もともとは朝の番組として企画したものです。ゴールデンタイムは若者を主体にしているけれど、若者はネットに移っていてゴールデンタイムの視聴率がどんどん下がっている。でも、NHKの朝の連続テレビ小説は視聴率が高い。なぜ民放はそちらにターゲットを変えないのだろう。僕はテレビ局の怠慢と惰性でしかないと思うんです。シニア層を狙ったらちゃんと視聴率が取れるんじゃないかとテレビ朝日に持っていったら即断で乗ってくれたのですが、朝の番組枠というのは全国ネットでは取りにくいんですね」

朝の時間帯は地方局が独自の番組編成をしているケースが多く、民放では全国ネットのドラマ枠は成立しづらい。そこで昼の地上波と朝のBSで放映する形となった。

この企画に賛同して、過去の倉本ドラマを彩ってきた名優たちが続々と集結した。石坂浩二、浅丘ルリ子、有馬稲子、加賀まりこ、五月みどり、野際陽子、風吹ジュン、八千草薫……等々、往年の大スターたちが一堂に会することになった。

「こういう番組をやりたいんだと仲間に話していたら、みんな『それはいい、タダでも出る』と言って、どんどんスターが集まってきてくれたんです。

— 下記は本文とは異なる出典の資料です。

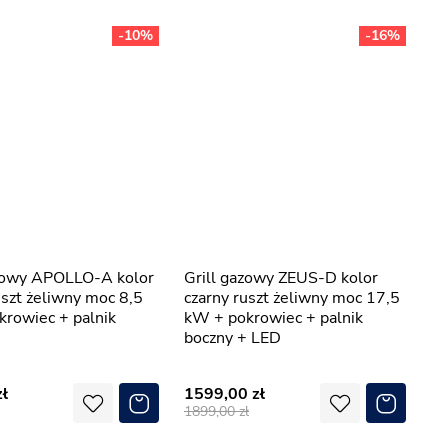
-10%
-16%
Grill gazowy ZEUS-D kolor
uszt żeliwny moc 8,5
czarny ruszt żeliwny moc 17,5
rowiec + palnik
kW + pokrowiec + palnik
boczny + LED
1599,00
1899,00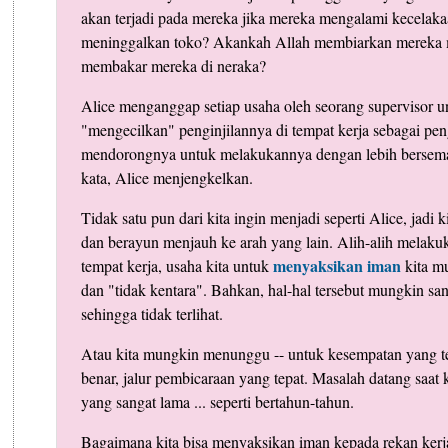
akan terjadi pada mereka jika mereka mengalami kecelaka
meninggalkan toko? Akankah Allah membiarkan mereka 
membakar mereka di neraka?
Alice menganggap setiap usaha oleh seorang supervisor
"mengecilkan" penginjilannya di tempat kerja sebagai pe
mendorongnya untuk melakukannya dengan lebih berseman
kata, Alice menjengkelkan.
Tidak satu pun dari kita ingin menjadi seperti Alice, jadi 
dan berayun menjauh ke arah yang lain. Alih-alih melakuk
menyaksikan iman
tempat kerja, usaha kita untuk
kita mu
dan "tidak kentara". Bahkan, hal-hal tersebut mungkin san
sehingga tidak terlihat.
Atau kita mungkin menunggu -- untuk kesempatan yang t
benar, jalur pembicaraan yang tepat. Masalah datang saa
yang sangat lama ... seperti bertahun-tahun.
Bagaimana kita bisa menyaksikan iman kepada rekan kerj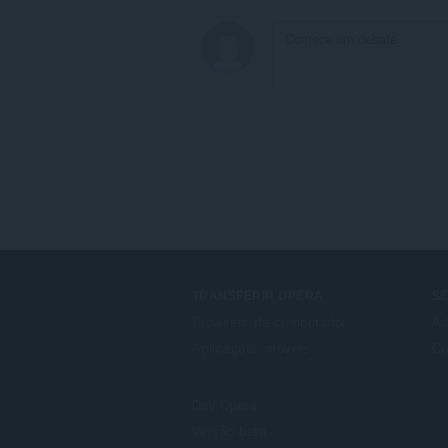
TRANSFERIR OPERA
S
Browsers de computador
Ad
Aplicações móveis
Co
Dev.Opera
Versão beta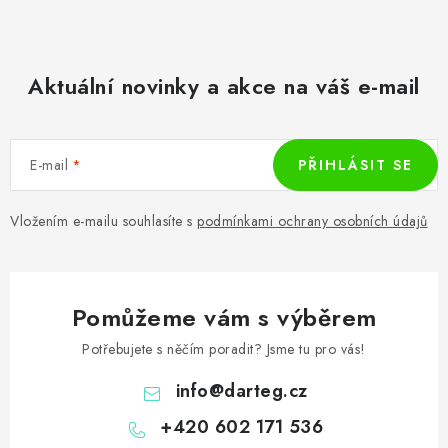
Aktuální novinky a akce na váš e-mail
E-mail
PŘIHLÁSIT SE
Vložením e-mailu souhlasíte s
podmínkami ochrany osobních údajů
Pomůžeme vám s výběrem
Potřebujete s něčím poradit? Jsme tu pro vás!
info
@
darteg.cz
+420 602 171 536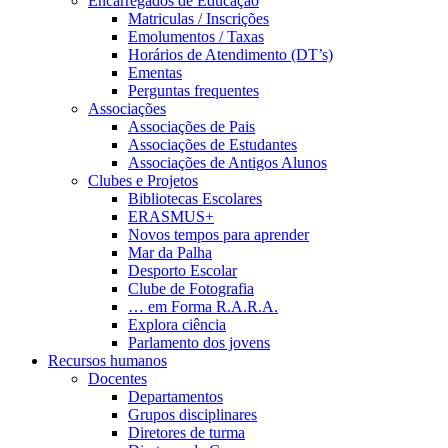
Encarregados de Educaçao
Matriculas / Inscrições
Emolumentos / Taxas
Horários de Atendimento (DT’s)
Ementas
Perguntas frequentes
Associações
Associações de Pais
Associações de Estudantes
Associações de Antigos Alunos
Clubes e Projetos
Bibliotecas Escolares
ERASMUS+
Novos tempos para aprender
Mar da Palha
Desporto Escolar
Clube de Fotografia
… em Forma R.A.R.A.
Explora ciência
Parlamento dos jovens
Recursos humanos
Docentes
Departamentos
Grupos disciplinares
Diretores de turma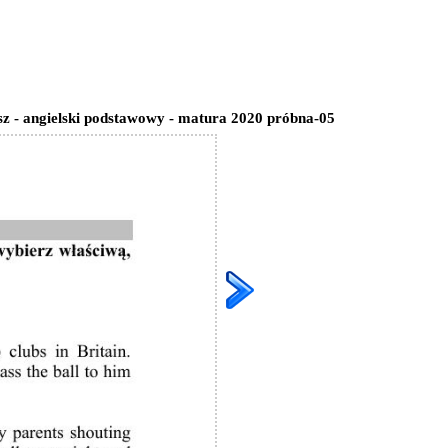
sz - angielski podstawowy - matura 2020 próbna-05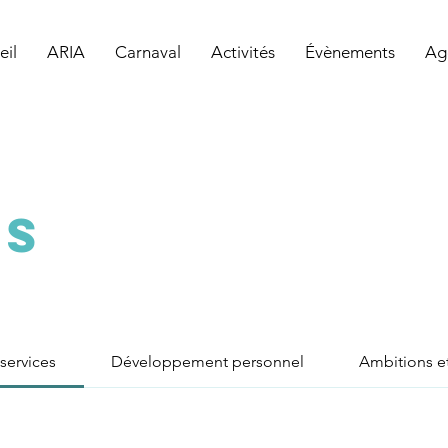
eil
ARIA
Carnaval
Activités
Évènements
Ag
ES
 services
Développement personnel
Ambitions et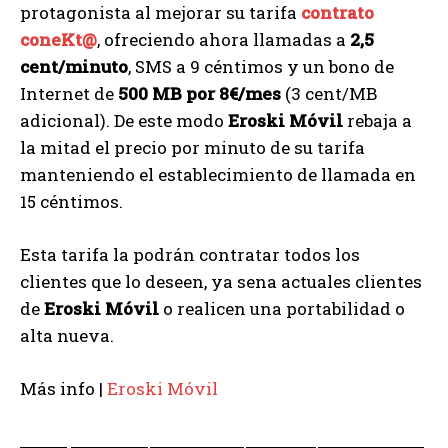
protagonista al mejorar su tarifa
contrato
coneKt@
, ofreciendo ahora llamadas a
2,5
cent/minuto
, SMS a 9 céntimos y un bono de
Internet de
500 MB por 8€/mes
(3 cent/MB
adicional). De este modo
Eroski Móvil
rebaja a
la mitad el precio por minuto de su tarifa
manteniendo el establecimiento de llamada en
15 céntimos.
Esta tarifa la podrán contratar todos los
clientes que lo deseen, ya sena actuales clientes
de
Eroski Móvil
o realicen una portabilidad o
alta nueva.
Más info |
Eroski Móvil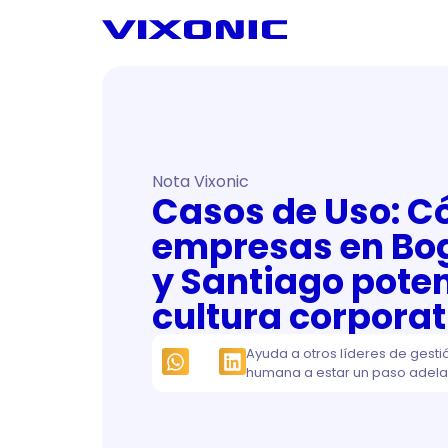
Nota Vixonic
Casos de Uso: 
empresas en Bog
y Santiago pote
cultura corporat
Ayuda a otros líderes de gesti
humana a estar un paso adela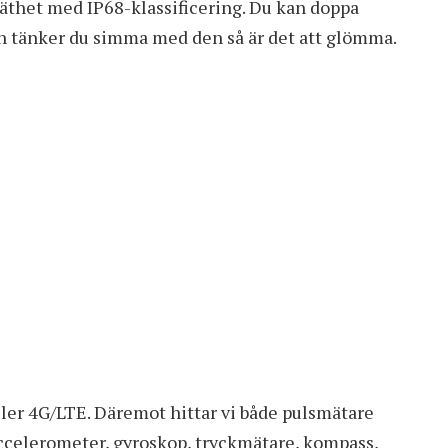
täthet med IP68-klassificering. Du kan doppa
n tänker du simma med den så är det att glömma.
ler 4G/LTE. Däremot hittar vi både pulsmätare
accelerometer, gyroskop, tryckmätare, kompass,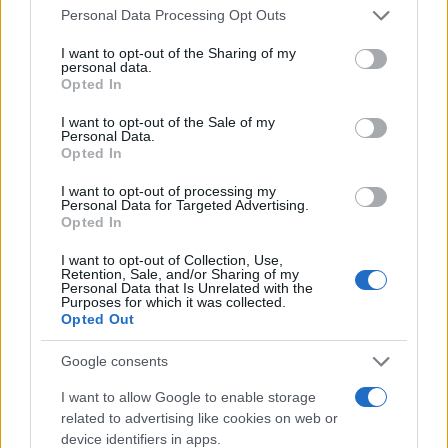
Please note that this website/app uses one or more Google
Όροι Χρήσης
. Το site προστατεύεται από reCAPTCHA, ισχύουν
Personal Data Processing Opt Outs
Πολιτική Απορρήτου
&
Όροι Χρήσης
της Google.
services and may gather and store information including but
not limited to your visit or usage behaviour. You may click to
I want to opt-out of the Sharing of my
Media
personal data.
grant or deny consent to Google and its third-party tags to
Opted In
MEGA
ΓΗ ΤΗΣ ΕΛΙΑΣ
use your data for below specified purposes in below Google
consent section.
I want to opt-out of the Sale of my
Share:
Personal Data.
Opted In
Ακολουθήστε το Νewsit.gr στο
Google News
και
I want to opt-out of processing my
ενημερωθείτε πρώτοι για όλη την ειδησεογραφία και τα
Personal Data for Targeted Advertising.
τελευταία νέα
της ημέρας
Opted In
I want to opt-out of Collection, Use,
Retention, Sale, and/or Sharing of my
Personal Data that Is Unrelated with the
Purposes for which it was collected.
Opted Out
Πιο δημοφιλή
Google consents
1
Κωνσταντίνος Αργυρός και Αλεξάνδρα
I want to allow Google to enable storage
Νίκα κάνουν διακοπές με πολυτελές γιοτ
related to advertising like cookies on web or
με τα δύο παιδιά τους
device identifiers in apps.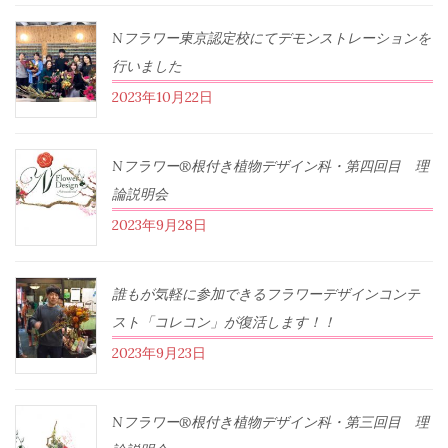
Nフラワー東京認定校にてデモンストレーションを
行いました
2023年10月22日
Nフラワー®根付き植物デザイン科・第四回目 理
論説明会
2023年9月28日
誰もが気軽に参加できるフラワーデザインコンテ
スト「コレコン」が復活します！！
2023年9月23日
Nフラワー®根付き植物デザイン科・第三回目 理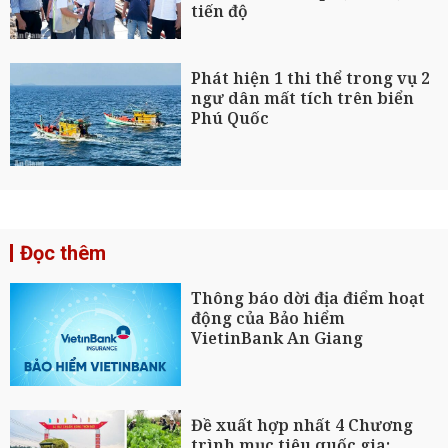
tiến độ
Phát hiện 1 thi thể trong vụ 2
ngư dân mất tích trên biển
Phú Quốc
Đọc thêm
Thông báo dời địa điểm hoạt
động của Bảo hiểm
VietinBank An Giang
Đề xuất hợp nhất 4 Chương
trình mục tiêu quốc gia: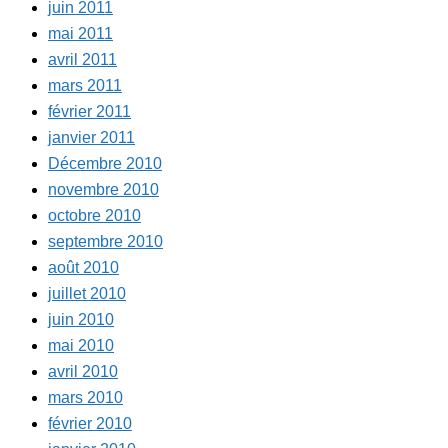
juin 2011
mai 2011
avril 2011
mars 2011
février 2011
janvier 2011
Décembre 2010
novembre 2010
octobre 2010
septembre 2010
août 2010
juillet 2010
juin 2010
mai 2010
avril 2010
mars 2010
février 2010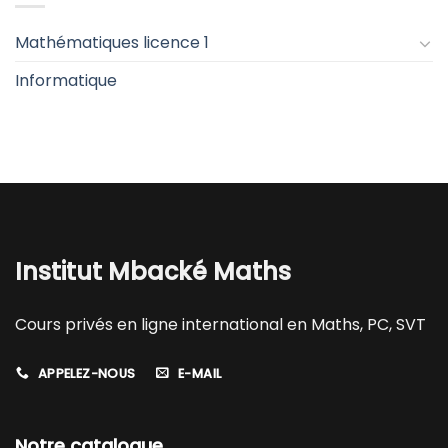
Mathématiques licence 1
Informatique
Institut Mbacké Maths
Cours privés en ligne international en Maths, PC, SVT
APPELEZ-NOUS
E-MAIL
Notre catalogue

ゴールデンタイムでもギャラでパンクしちゃうようなスターたちばかりなので、ギャラは一律の制限をかけて納得してもらって。でも、みんな、こういうドラマに飢えていたんでしょうね」

舞台はテレビ界に貢献した俳優やスタッフだけが入居できる老人ホーム。スターたちが本人のイメージそのままの役を演じているところも見どころだ。